In his wife he sees the fulfillment of God's intention: "It is not good that the man should be alone, I will make him a helper fit for him,"(67) and he makes his own the cry of Adam, the first husband: "This at last is bone of my bones and flesh of my flesh."(68)
Authentic conjugal love presupposes and requires that a man have a profound respect for the equal dignity of his wife: "You are not her master," writes St. Ambrose, "but her husband; she was not given to you to be your slave, but your wife.... Reciprocate her attentiveness to you and be grateful to her for her love."(69) With his wife a man should live "a very special form of personal friendship."(70) As for the Christian, he is called upon to develop a new attitude of love, manifesting towards his wife a charity that is both gentle and strong like that which Christ has for the Church."

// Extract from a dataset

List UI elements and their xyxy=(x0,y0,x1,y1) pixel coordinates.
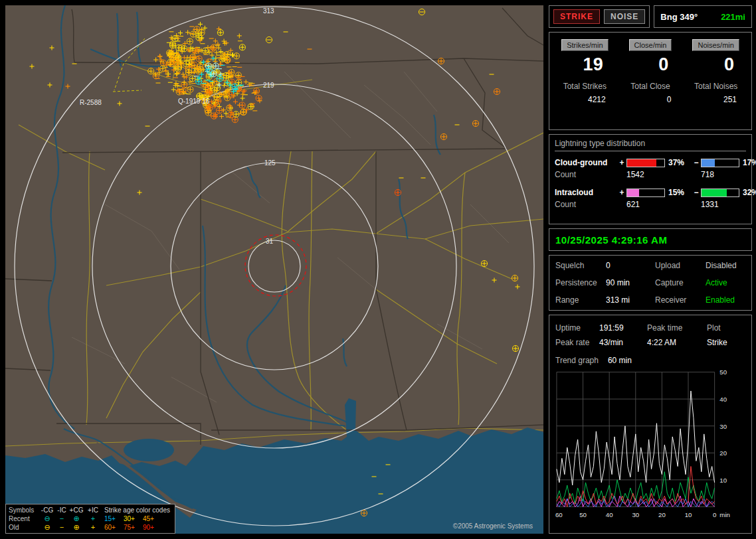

Love for his wife as mother of their children and love for the children themselves are for the man the natural way of understanding and fulfilling his own fatherhood. Above all where social and cultural conditions so easily encourage a father to be less concerned with his family or at any rate less involved in the work of education, efforts must be made to restore socially the conviction that the place and task of the father in and for the family is of unique and irreplaceable importance.(72) As experience teaches, the absence of a father causes psychological and moral imbalance and notable difficulties in family relationships, as does, in contrary circumstances, the oppressive presence of a father, especially where there still prevails the phenomenon of "machismo," or a wrong superiority of male prerogatives which humiliates women and inhibits the development of healthy family relationships.
In revealing and in reliving on earth the very fatherhood of God,(73) a man is called upon to ensure the harmonious and united development of all the members of the family: he will perform this task by exercising generous responsibility for the life conceived under the heart of the mother, by a more solicitous commitment to education, a task he shares with his wife,(74) by work which is never a cause of division in the family but promotes its unity and stability, and by means of the witness he gives of an adult Christian life which effectively introduces the children into the living experience of Christ and the Church.